We also report, for the first time, oscillatory correlates of occipital and PPC TMS phosphenes. We found that phosphene visibility in both stimulation conditions was positively related to power in the theta range beginning around 140 ms and negatively related to alpha/beta power extending from 250 ms until the response screen (Figure 3). Whereas the early positive theta correlation likely reflects the same phase-locked activity underlying the VAN modulation, which occurs during the same time frame, the later negative correlation with alpha/beta power reflects dynamics that are not phase-locked with TMS onset and are thus not observed in the ERP – a signature of a truly oscillatory neural process (71).
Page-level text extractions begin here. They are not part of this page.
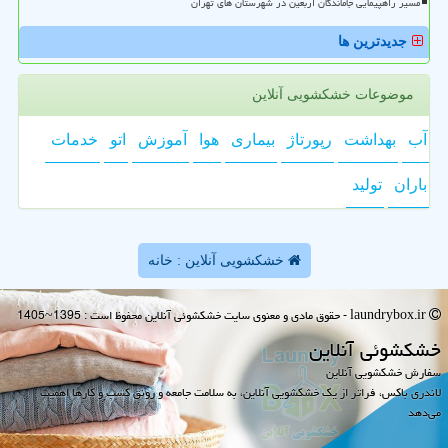
مسیر راهپیمایی جاماندگان اربعین در شهرستان های تهران
جدیدترین ها
موضوعات خشکشویی آنلاین
آب
بهداشت
رپورتاژ
بیماری
هوا
آموزش
اتو
خدمات
باران
تولید
خشکشویی آنلاین : خانه
laundrybox.ir - حقوق مادی و معنوی سایت خشكشوئی آنلاین محفوظ است : 1395~1405
خشكشوئی آنلاین
سفارش خشکشویی آنلاین
لاندری باکس، فراتر از یک خشکشویی آنلاین، به سلامت جامعه و رونق کسب و کارها اهمیت
می‌دهد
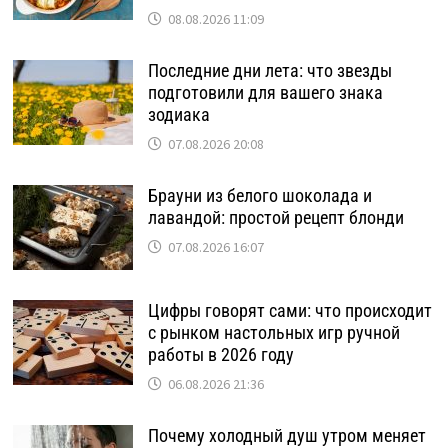
08.08.2026 11:09
Последние дни лета: что звезды
подготовили для вашего знака
зодиака
07.08.2026 20:08
Брауни из белого шоколада и
лавандой: простой рецепт блонди
07.08.2026 16:07
Цифры говорят сами: что происходит
с рынком настольных игр ручной
работы в 2026 году
06.08.2026 21:36
Почему холодный душ утром меняет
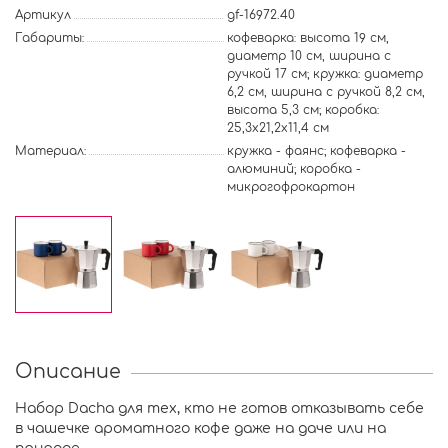
Артикул
gf-16972.40
Габариты:
кофеварка: высота 19 см,
диаметр 10 см, ширина с
ручкой 17 см; кружка: диаметр
6,2 см, ширина с ручкой 8,2 см,
высота 5,3 см; коробка:
25,3х21,2х11,4 см
Материал:
кружка - фаянс; кофеварка -
алюминий; коробка -
микрогофрокартон
Описание
Набор Dacha для тех, кто не готов отказывать себе
в чашечке ароматного кофе даже на даче или на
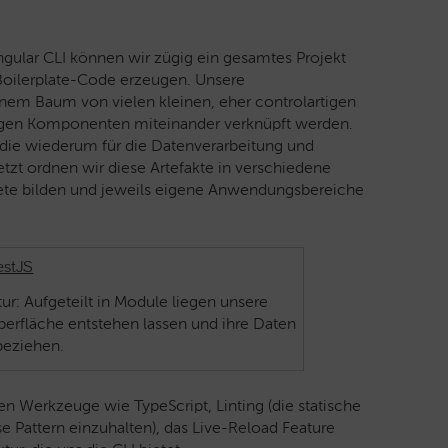
 Angular CLI können wir zügig ein gesamtes Projekt
Boilerplate-Code erzeugen. Unsere
em Baum von vielen kleinen, eher controlartigen
igen Komponenten miteinander verknüpft werden.
 die wiederum für die Datenverarbeitung und
zt ordnen wir diese Artefakte in verschiedene
ete bilden und jeweils eigene Anwendungsbereiche
r: Aufgeteilt in Module liegen unsere
rfläche entstehen lassen und ihre Daten
beziehen.
en Werkzeuge wie TypeScript, Linting (die statische
se Pattern einzuhalten), das Live-Reload Feature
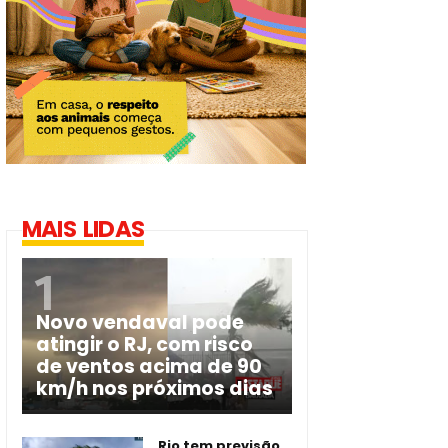
MAIS LIDAS
Novo vendaval pode
atingir o RJ, com risco
de ventos acima de 90
km/h nos próximos dias
Rio tem previsão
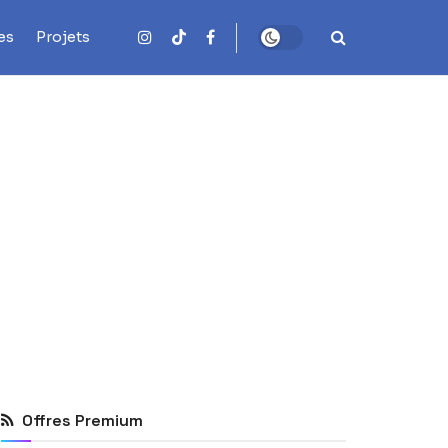
es
Projets
Offres Premium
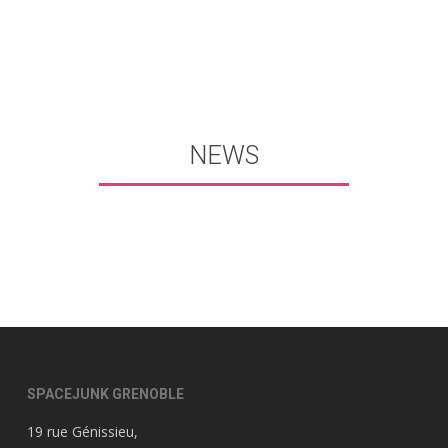
NEWS
SPACEJUNK GRENOBLE
19 rue Génissieu,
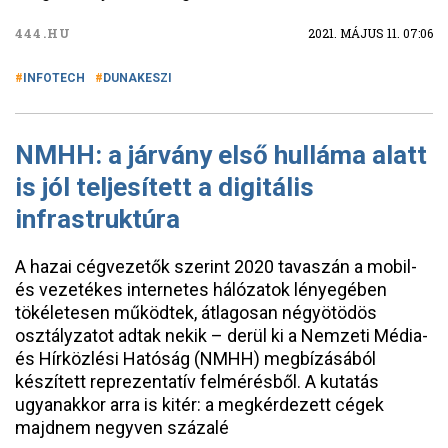
444.HU
2021. MÁJUS 11. 07:06
INFOTECH
DUNAKESZI
NMHH: a járvány első hulláma alatt
is jól teljesített a digitális
infrastruktúra
A hazai cégvezetők szerint 2020 tavaszán a mobil-
és vezetékes internetes hálózatok lényegében
tökéletesen működtek, átlagosan négyötödös
osztályzatot adtak nekik – derül ki a Nemzeti Média-
és Hírközlési Hatóság (NMHH) megbízásából
készített reprezentatív felmérésből. A kutatás
ugyanakkor arra is kitér: a megkérdezett cégek
majdnem negyven százalé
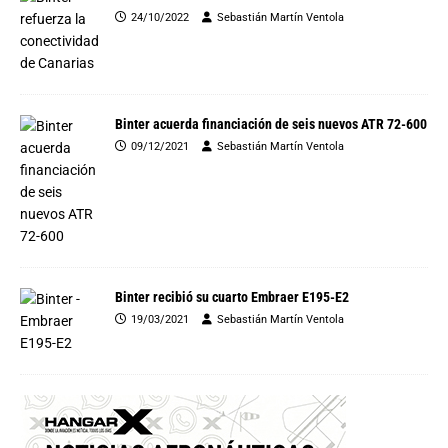
24/10/2022
Sebastián Martín Ventola
Binter acuerda financiación de seis nuevos ATR 72-600
09/12/2021
Sebastián Martín Ventola
Binter recibió su cuarto Embraer E195-E2
19/03/2021
Sebastián Martín Ventola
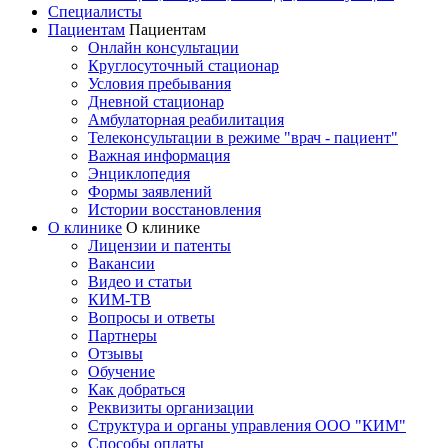
Специалисты
Пациентам
Пациентам
Онлайн консультации
Круглосуточный стационар
Условия пребывания
Дневной стационар
Амбулаторная реабилитация
Телеконсультации в режиме "врач - пациент"
Важная информация
Энциклопедия
Формы заявлений
Истории восстановления
О клинике
О клинике
Лицензии и патенты
Вакансии
Видео и статьи
КИМ-ТВ
Вопросы и ответы
Партнеры
Отзывы
Обучение
Как добраться
Реквизиты организации
Структура и органы управления ООО "КИМ"
Способы оплаты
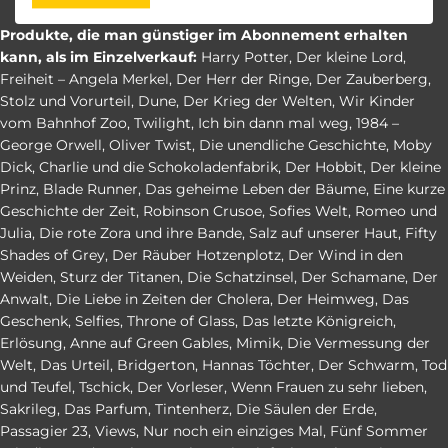
Produkte, die man günstiger im Abonnement erhalten
kann, als im Einzelverkauf:
Harry Potter
,
Der kleine Lord
,
Freiheit – Angela Merkel
,
Der Herr der Ringe
,
Der Zauberberg
,
Stolz und Vorurteil
,
Dune
,
Der Krieg der Welten
,
Wir Kinder
vom Bahnhof Zoo
,
Twilight
,
Ich bin dann mal weg
,
1984 –
George Orwell
,
Oliver Twist
,
Die unendliche Geschichte
,
Moby
Dick
,
Charlie und die Schokoladenfabrik
,
Der Hobbit
,
Der kleine
Prinz
,
Blade Runner
,
Das geheime Leben der Bäume
,
Eine kurze
Geschichte der Zeit
,
Robinson Crusoe
,
Sofies Welt
,
Romeo und
Julia
,
Die rote Zora und ihre Bande
,
Salz auf unserer Haut
,
Fifty
Shades of Grey
,
Der Räuber Hotzenplotz
,
Der Wind in den
Weiden
,
Sturz der Titanen
,
Die Schatzinsel
,
Der Schamane
,
Der
Anwalt
,
Die Liebe in Zeiten der Cholera
,
Der Heimweg
,
Das
Geschenk
,
Selfies
,
Throne of Glass
,
Das letzte Königreich
,
Erlösung
,
Anne auf Green Gables
,
Mimik
,
Die Vermessung der
Welt
,
Das Urteil
,
Bridgerton
,
Hannas Töchter
,
Der Schwarm
,
Tod
und Teufel
,
Tschick
,
Der Vorleser
,
Wenn Frauen zu sehr lieben
,
Sakrileg
,
Das Parfum
,
Tintenherz
,
Die Säulen der Erde
,
Passagier 23
,
Views
,
Nur noch ein einziges Mal
,
Fünf Sommer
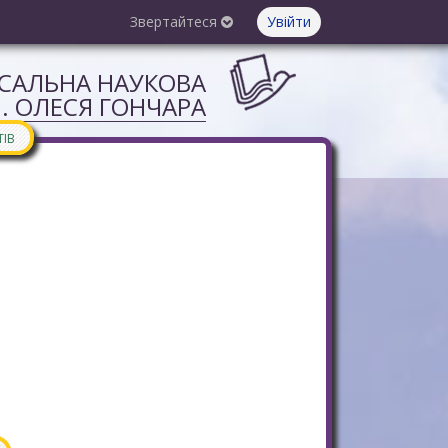
Звертайтеся
Увійти
РСАЛЬНА НАУКОВА
М. ОЛЕСЯ ГОНЧАРА
ТІВ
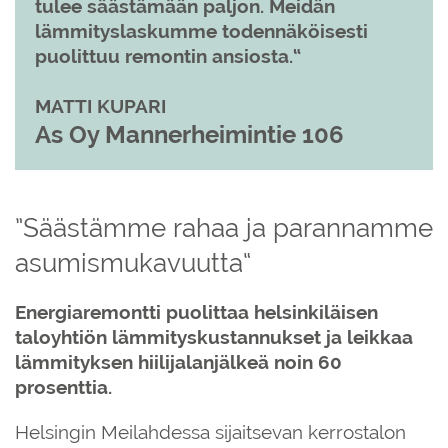
tulee säästämään paljon. Meidän
lämmityslaskumme todennäköisesti
puolittuu remontin ansiosta.
MATTI KUPARI
As Oy Mannerheimintie 106
Säästämme rahaa ja parannamme
asumismukavuutta
Energiaremontti puolittaa helsinkiläisen
taloyhtiön lämmityskustannukset ja leikkaa
lämmityksen hiilijalanjälkeä noin 60
prosenttia.
Helsingin Meilahdessa sijaitsevan kerrostalon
Post-stimulus alpha/beta desynchronization has long been linked to perceptual processing (72–74), and is thought to reflect disinhibition of widespread cortical networks involved in perceptual inference and decision making (33, 57). Here, we show that this well-known signature of perceptual processing extends to phosphene perception and is strikingly similar regardless of the cortical origin of stimulation.